# [Data extracts]
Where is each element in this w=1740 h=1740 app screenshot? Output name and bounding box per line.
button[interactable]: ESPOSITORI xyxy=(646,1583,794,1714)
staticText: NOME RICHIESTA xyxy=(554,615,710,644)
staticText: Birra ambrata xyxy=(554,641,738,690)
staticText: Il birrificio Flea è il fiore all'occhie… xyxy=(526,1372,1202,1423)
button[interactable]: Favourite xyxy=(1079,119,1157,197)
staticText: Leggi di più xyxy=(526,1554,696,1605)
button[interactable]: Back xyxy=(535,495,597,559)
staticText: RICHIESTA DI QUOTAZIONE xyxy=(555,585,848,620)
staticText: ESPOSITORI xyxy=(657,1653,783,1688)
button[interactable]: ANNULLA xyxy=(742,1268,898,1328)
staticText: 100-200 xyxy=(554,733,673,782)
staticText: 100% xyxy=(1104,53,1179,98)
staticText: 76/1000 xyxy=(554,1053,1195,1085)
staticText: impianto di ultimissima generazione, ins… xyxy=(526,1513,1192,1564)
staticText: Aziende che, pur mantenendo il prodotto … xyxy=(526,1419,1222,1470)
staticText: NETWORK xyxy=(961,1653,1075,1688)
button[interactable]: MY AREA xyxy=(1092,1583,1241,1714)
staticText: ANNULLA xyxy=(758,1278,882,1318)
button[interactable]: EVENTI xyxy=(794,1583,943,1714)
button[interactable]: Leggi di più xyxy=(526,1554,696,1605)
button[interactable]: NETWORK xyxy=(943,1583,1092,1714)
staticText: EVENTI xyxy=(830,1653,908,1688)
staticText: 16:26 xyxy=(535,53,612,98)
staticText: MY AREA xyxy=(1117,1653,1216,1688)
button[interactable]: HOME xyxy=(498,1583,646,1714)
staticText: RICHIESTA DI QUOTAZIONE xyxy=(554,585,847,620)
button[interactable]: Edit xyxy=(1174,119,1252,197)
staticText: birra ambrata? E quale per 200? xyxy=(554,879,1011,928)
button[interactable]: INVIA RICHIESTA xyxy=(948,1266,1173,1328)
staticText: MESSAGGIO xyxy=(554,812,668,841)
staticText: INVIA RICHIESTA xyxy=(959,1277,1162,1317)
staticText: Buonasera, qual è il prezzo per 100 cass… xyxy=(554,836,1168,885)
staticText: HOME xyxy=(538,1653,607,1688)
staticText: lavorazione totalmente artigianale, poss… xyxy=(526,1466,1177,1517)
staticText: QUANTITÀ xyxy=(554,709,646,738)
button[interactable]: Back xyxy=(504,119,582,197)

# [Work request]
Each line of the records with the word "ANNULLA" in it is to be copied.

# [Problem solution]
button[interactable]: ANNULLA xyxy=(742,1268,898,1328)
staticText: ANNULLA xyxy=(758,1278,882,1318)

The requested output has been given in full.